_To do_.
Copy out the entries that follow exactly, leaving every picture behind.

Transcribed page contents
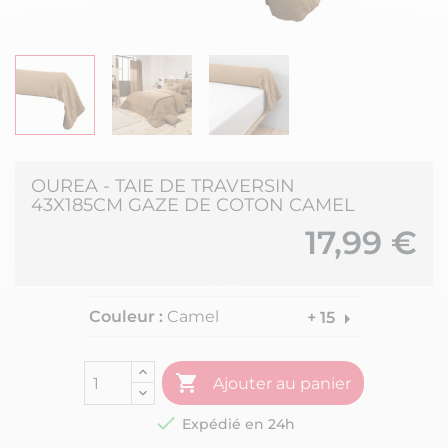
OUREA - TAIE DE TRAVERSIN
43X185CM GAZE DE COTON CAMEL
17,99 €
Couleur :
Camel
arrow_right
+ 15

Ajouter au panier

Expédié en 24h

_Expected output_.
OUREA - TAIE DE TRAVERSIN
43X185CM GAZE DE COTON CAMEL
17,99 €
Couleur :
Camel
arrow_right
+ 15

Ajouter au panier

Expédié en 24h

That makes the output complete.